Requirement - Both ends included, restate word for word the lines from the first line of the listing through the line containing "Przy stosowaniu wewnętrznym zwykle zaleca". Leave the pictures out.

Source material -

Content starts

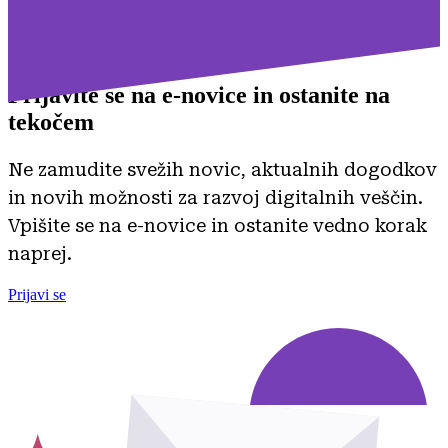
Prijavite se na
e-novice in ostanite na
tekočem
Ne zamudite svežih novic, aktualnih dogodkov
in novih možnosti za razvoj digitalnih veščin.
Vpišite se na e-novice in ostanite vedno korak
naprej.
Prijavi se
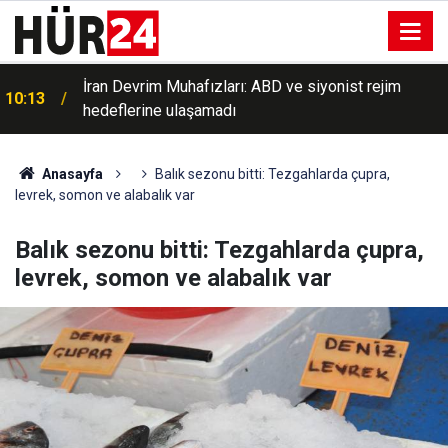
İran Devrim Muhafızları: ABD ve siyonist rejim
10:13
hedeflerine ulaşamadı
10:09
Sinop’ta 2 ilçeye yüksek yangın riski uyarısı
Anasayfa
Balık sezonu bitti: Tezgahlarda çupra,
levrek, somon ve alabalık var
Balık sezonu bitti: Tezgahlarda çupra,
levrek, somon ve alabalık var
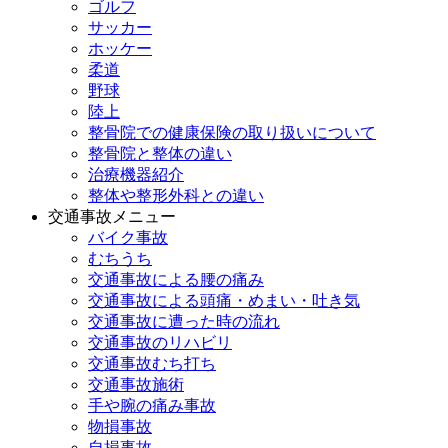
ゴルフ
サッカー
ホッケー
柔道
野球
陸上
整骨院での健康保険の取り扱いについて
整骨院と整体の違い
治療機器紹介
整体や整形外科との違い
交通事故メニュー
バイク事故
むちうち
交通事故による腰の痛み
交通事故による頭痛・めまい・吐き気
交通事故に遭った時の流れ
交通事故のリハビリ
交通事故むち打ち
交通事故施術
手や腕の痛み事故
物損事故
自損事故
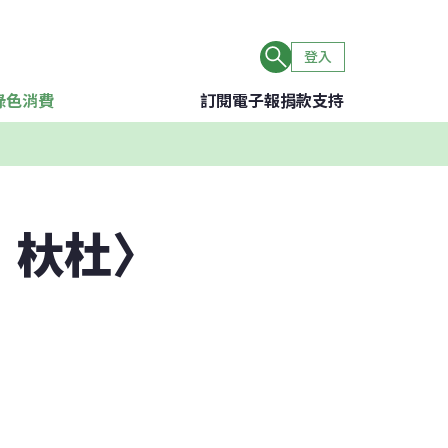
登入
綠色消費
訂閱電子報
捐款支持
．杕杜〉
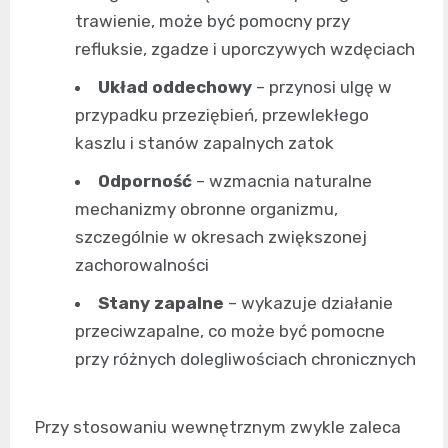
trawienie, może być pomocny przy
refluksie, zgadze i uporczywych wzdęciach
Układ oddechowy
– przynosi ulgę w
przypadku przeziębień, przewlekłego
kaszlu i stanów zapalnych zatok
Odporność
– wzmacnia naturalne
mechanizmy obronne organizmu,
szczególnie w okresach zwiększonej
zachorowalności
Stany zapalne
– wykazuje działanie
przeciwzapalne, co może być pomocne
przy różnych dolegliwościach chronicznych
Przy stosowaniu wewnętrznym zwykle zaleca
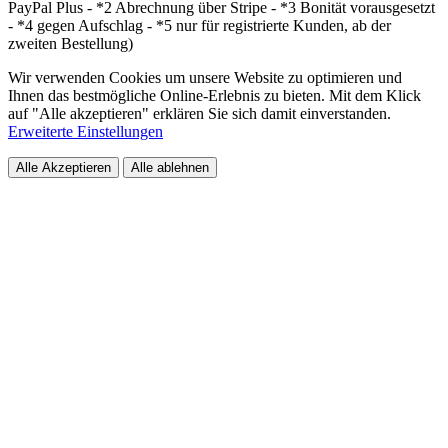
PayPal Plus - *2 Abrechnung über Stripe - *3 Bonität vorausgesetzt
- *4 gegen Aufschlag - *5 nur für registrierte Kunden, ab der
zweiten Bestellung)
Wir verwenden Cookies um unsere Website zu optimieren und
Ihnen das bestmögliche Online-Erlebnis zu bieten. Mit dem Klick
auf "Alle akzeptieren" erklären Sie sich damit einverstanden.
Erweiterte Einstellungen
Alle Akzeptieren
Alle ablehnen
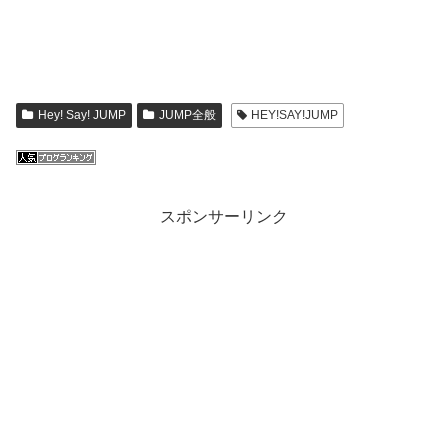
Hey! Say! JUMP
JUMP全般
HEY!SAY!JUMP
スポンサーリンク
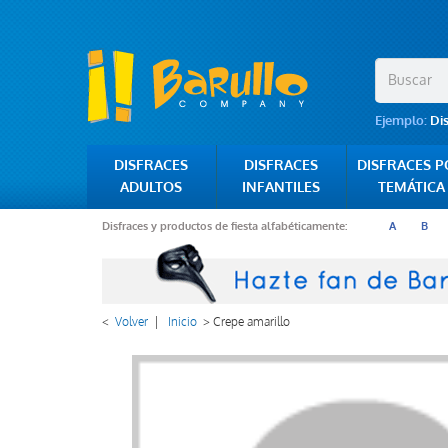
Ejemplo:
Di
DISFRACES
DISFRACES
DISFRACES 
ADULTOS
INFANTILES
TEMÁTICA
Disfraces y productos de fiesta alfabéticamente:
A
B
<
Volver
|
Inicio
>
Crepe amarillo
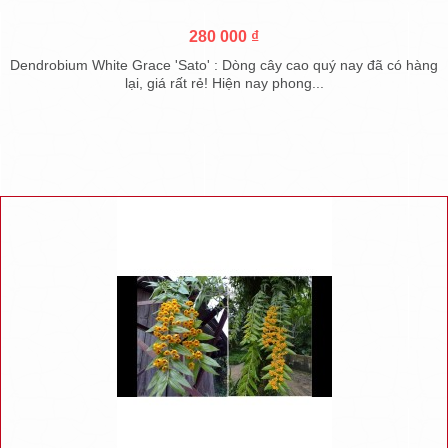
280 000 ₫
Dendrobium White Grace 'Sato' : Dòng cây cao quý nay đã có hàng
lại, giá rất rẻ! Hiện nay phong...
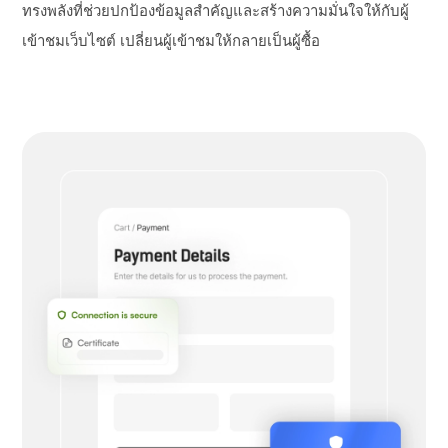
ทรงพลังที่ช่วยปกป้องข้อมูลสำคัญและสร้างความมั่นใจให้กับผู้
เข้าชมเว็บไซต์ เปลี่ยนผู้เข้าชมให้กลายเป็นผู้ซื้อ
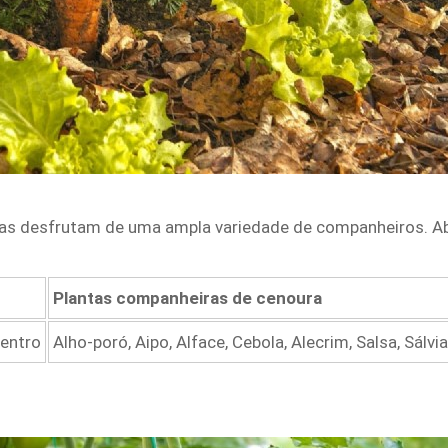
s desfrutam de uma ampla variedade de companheiros. Aba
Plantas companheiras de cenoura
oentro
Alho-poró, Aipo, Alface, Cebola, Alecrim, Salsa, Sálvia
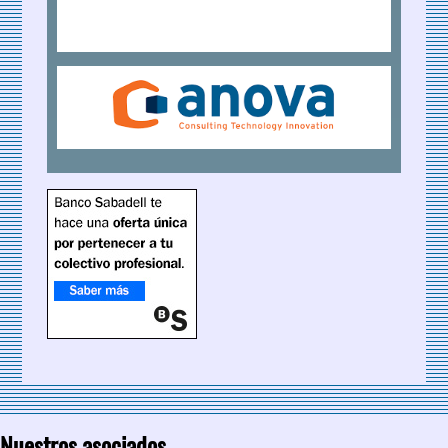
Nuestros asociados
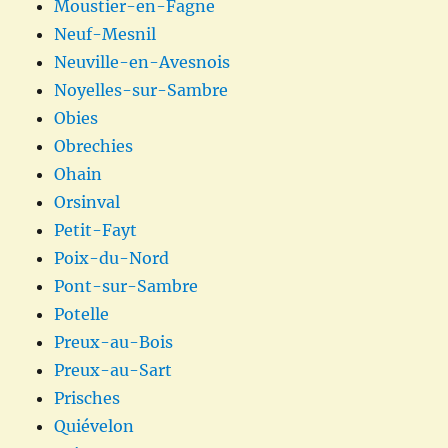
Moustier-en-Fagne
Neuf-Mesnil
Neuville-en-Avesnois
Noyelles-sur-Sambre
Obies
Obrechies
Ohain
Orsinval
Petit-Fayt
Poix-du-Nord
Pont-sur-Sambre
Potelle
Preux-au-Bois
Preux-au-Sart
Prisches
Quiévelon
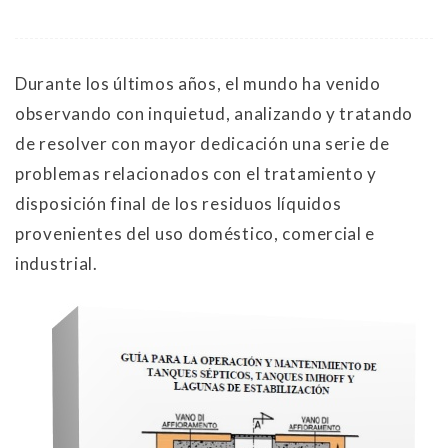
Durante los últimos años, el mundo ha venido
observando con inquietud, analizando y tratando
de resolver con mayor dedicación una serie de
problemas relacionados con el tratamiento y
disposición final de los residuos líquidos
provenientes del uso doméstico, comercial e
industrial.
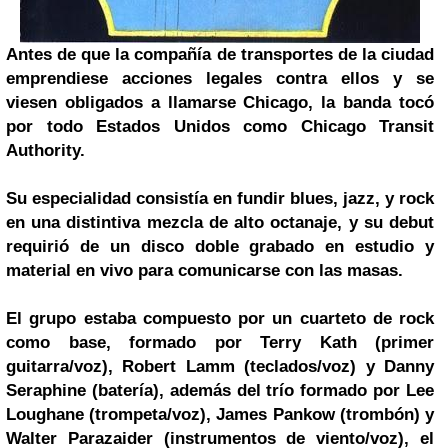
Antes de que la compañía de transportes de la ciudad
emprendiese acciones legales contra ellos y se
viesen obligados a llamarse Chicago, la banda tocó
por todo Estados Unidos como Chicago Transit
Authority.
Su especialidad consistía en fundir blues, jazz, y rock
en una distintiva mezcla de alto octanaje, y su debut
requirió de un disco doble grabado en estudio y
material en vivo para comunicarse con las masas.
El grupo estaba compuesto por un cuarteto de rock
como base, formado por Terry Kath (primer
guitarra/voz), Robert Lamm (teclados/voz) y Danny
Seraphine (batería), además del trío formado por
Lee
Loughane (trompeta/voz), James Pankow (trombón) y
Walter Parazaider (instrumentos de viento/voz), el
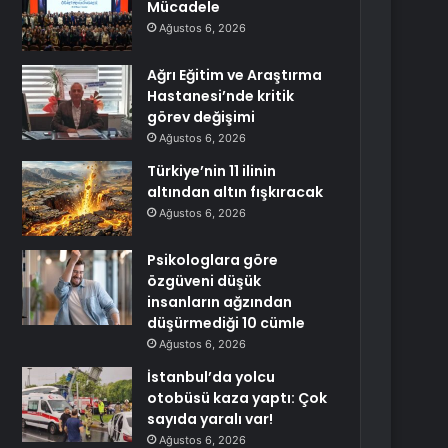
Mücadele
Ağustos 6, 2026
Ağrı Eğitim ve Araştırma
Hastanesi’nde kritik
görev değişimi
Ağustos 6, 2026
Türkiye’nin 11 ilinin
altından altın fışkıracak
Ağustos 6, 2026
Psikologlara göre
özgüveni düşük
insanların ağzından
düşürmediği 10 cümle
Ağustos 6, 2026
İstanbul’da yolcu
otobüsü kaza yaptı: Çok
sayıda yaralı var!
Ağustos 6, 2026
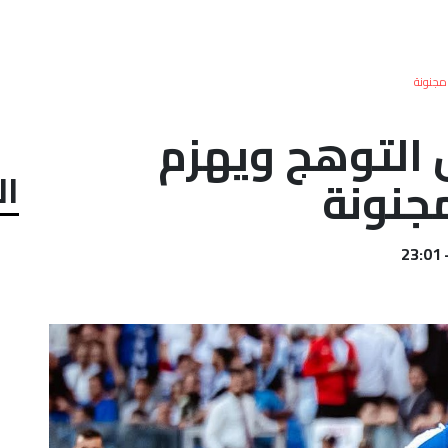
مجنونة
 التوهج ويهزم
ال
مجنونة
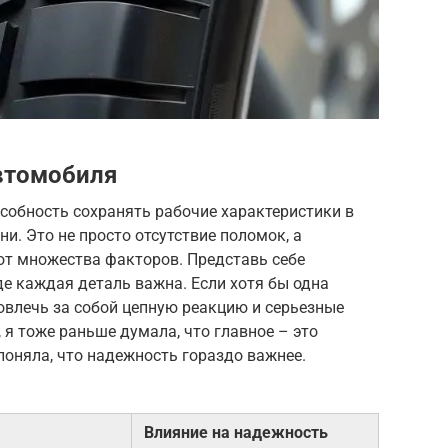
втомобиля
собность сохранять рабочие характеристики в
и. Это не просто отсутствие поломок, а
от множества факторов. Представь себе
е каждая деталь важна. Если хотя бы одна
повлечь за собой цепную реакцию и серьезные
 я тоже раньше думала, что главное – это
поняла, что надежность гораздо важнее.
Влияние на надежность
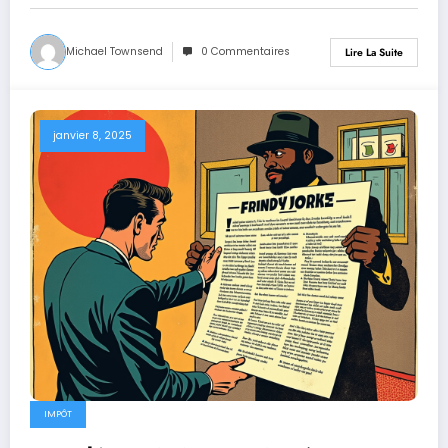
Michael Townsend
0 Commentaires
Lire La Suite
janvier 8, 2025
IMPÔT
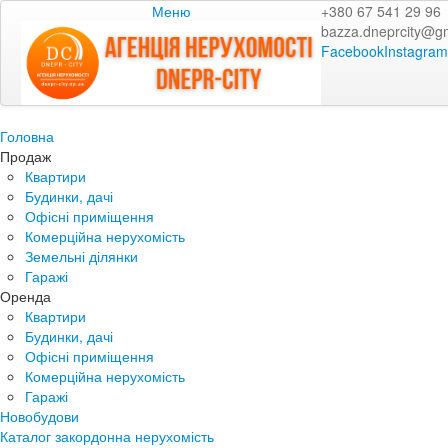
Меню
+380 67 541 29 96
bazza.dneprcity@g
Facebook
Instagram
Головна
Продаж
Квартири
Будинки, дачі
Офісні приміщення
Комерційна нерухомість
Земельні ділянки
Гаражі
Оренда
Квартири
Будинки, дачі
Офісні приміщення
Комерційна нерухомість
Гаражі
Новобудови
Каталог закордонна нерухомість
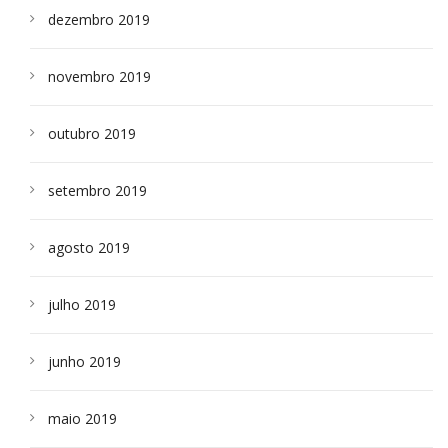
dezembro 2019
novembro 2019
outubro 2019
setembro 2019
agosto 2019
julho 2019
junho 2019
maio 2019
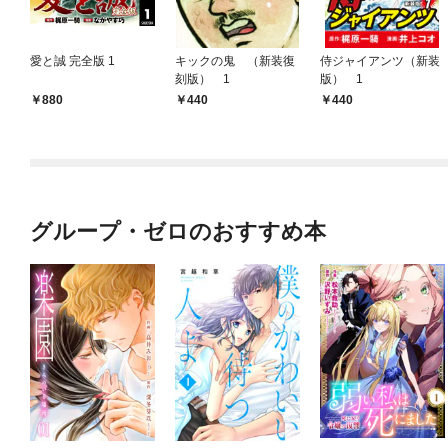
愛と誠 完全版 1
キックの鬼 （新装復
侍ジャイアンツ（新装
刻版） 1
版） 1
880
440
440
グループ・ゼロのおすすめ本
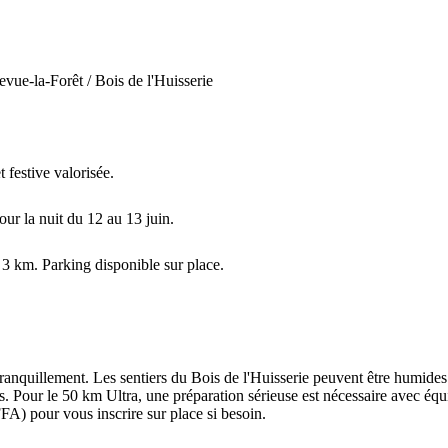
ue-la-Forêt / Bois de l'Huisserie
festive valorisée.
ur la nuit du 12 au 13 juin.
3 km. Parking disponible sur place.
 tranquillement. Les sentiers du Bois de l'Huisserie peuvent être humid
rts. Pour le 50 km Ultra, une préparation sérieuse est nécessaire avec é
FFA) pour vous inscrire sur place si besoin.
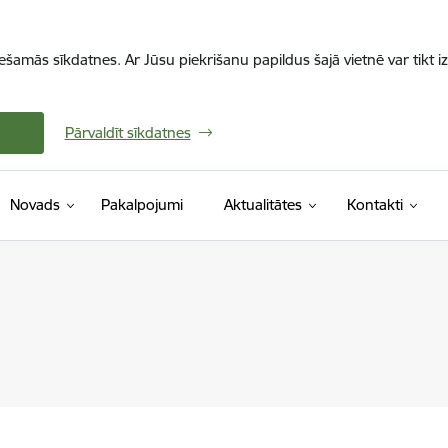
iešamās sīkdatnes. Ar Jūsu piekrišanu papildus šajā vietnē var tikt i
Pārvaldīt sīkdatnes
Novads
Pakalpojumi
Aktualitātes
Kontakti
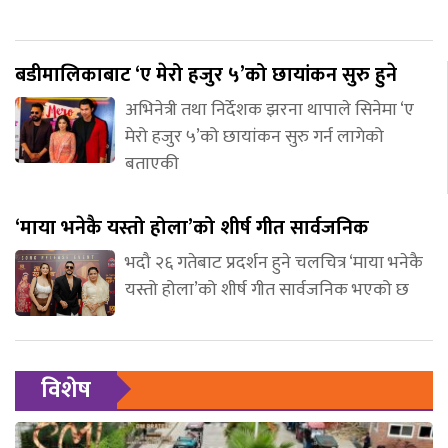
बडीमालिकाबाट ‘ए मेरो हजुर ५’को छायांकन सुरु हुने
अभिनेत्री तथा निर्देशक झरना थापाले सिनेमा ‘ए
मेरो हजुर ५’को छायांकन सुरु गर्न लागेको
बताएकी
‘माया भनेकै यस्तो होला’को शीर्ष गीत सार्वजनिक
भदौ २६ गतेबाट प्रदर्शन हुने चलचित्र ‘माया भनेकै
यस्तो होला’को शीर्ष गीत सार्वजनिक भएको छ
विशेष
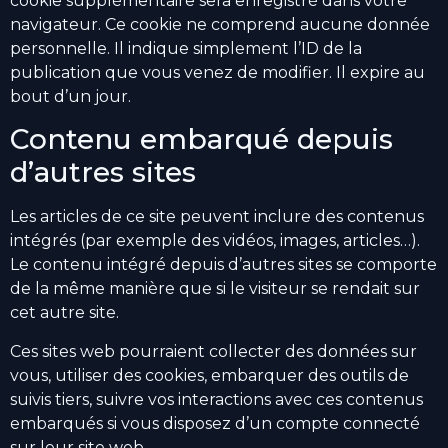
cookie supplémentaire sera enregistré dans votre
navigateur. Ce cookie ne comprend aucune donnée
personnelle. Il indique simplement l’ID de la
publication que vous venez de modifier. Il expire au
bout d’un jour.
Contenu embarqué depuis
d’autres sites
Les articles de ce site peuvent inclure des contenus
intégrés (par exemple des vidéos, images, articles…).
Le contenu intégré depuis d’autres sites se comporte
de la même manière que si le visiteur se rendait sur
cet autre site.
Ces sites web pourraient collecter des données sur
vous, utiliser des cookies, embarquer des outils de
suivis tiers, suivre vos interactions avec ces contenus
embarqués si vous disposez d’un compte connecté
sur leur site web.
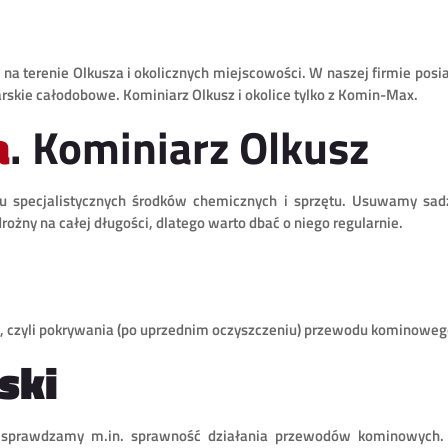
e na terenie Olkusza i okolicznych miejscowości. W naszej firmie po
skie całodobowe. Kominiarz Olkusz i okolice tylko z Komin-Max.
a
. Kominiarz Olkusz
specjalistycznych środków chemicznych i sprzętu. Usuwamy sadzę
żny na całej długości, dlatego warto dbać o niego regularnie.
czyli pokrywania (po uprzednim oczyszczeniu) przewodu kominoweg
ski
 sprawdzamy m.in. sprawność działania przewodów kominowych. P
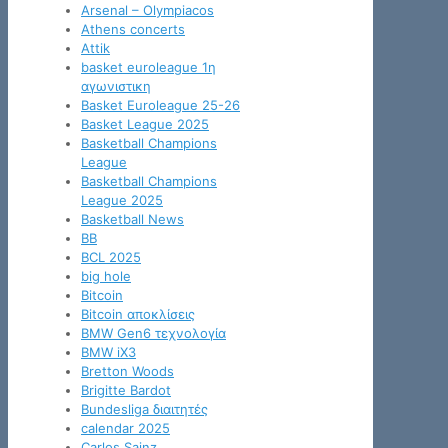
Arsenal – Olympiacos
Athens concerts
Attik
basket euroleague 1η
αγωνιστικη
Basket Euroleague 25-26
Basket League 2025
Basketball Champions
League
Basketball Champions
League 2025
Basketball News
BB
BCL 2025
big hole
Bitcoin
Bitcoin αποκλίσεις
BMW Gen6 τεχνολογία
BMW iX3
Bretton Woods
Brigitte Bardot
Bundesliga διαιτητές
calendar 2025
Carlos Sainz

Content ends

Result -
Prijavite se na
e-novice in ostanite na
tekočem
Ne zamudite svežih novic, aktualnih dogodkov
in novih možnosti za razvoj digitalnih veščin.
Vpišite se na e-novice in ostanite vedno korak
naprej.
Prijavi se
İran Devrim Muhafızları: ABD ve siyonist rejim
10:13
hedeflerine ulaşamadı
10:09
Sinop’ta 2 ilçeye yüksek yangın riski uyarısı
Anasayfa
Balık sezonu bitti: Tezgahlarda çupra,
levrek, somon ve alabalık var
Balık sezonu bitti: Tezgahlarda çupra,
levrek, somon ve alabalık var
ゴルフ
サッカー
ホッケー
柔道
野球
陸上
整骨院での健康保険の取り扱いについて
整骨院と整体の違い
治療機器紹介
整体や整形外科との違い
交通事故メニュー
バイク事故
むちうち
交通事故による腰の痛み
交通事故による頭痛・めまい・吐き気
交通事故に遭った時の流れ
交通事故のリハビリ
交通事故むち打ち
交通事故施術
手や腕の痛み事故
物損事故
自損事故
登入
綠色消費
訂閱電子報
捐款支持
．杕杜〉
trawienie, może być pomocny przy
refluksie, zgadze i uporczywych wzdęciach
Układ oddechowy
– przynosi ulgę w
przypadku przeziębień, przewlekłego
kaszlu i stanów zapalnych zatok
Odporność
– wzmacnia naturalne
mechanizmy obronne organizmu,
szczególnie w okresach zwiększonej
zachorowalności
Stany zapalne
– wykazuje działanie
przeciwzapalne, co może być pomocne
przy różnych dolegliwościach chronicznych
Przy stosowaniu wewnętrznym zwykle zaleca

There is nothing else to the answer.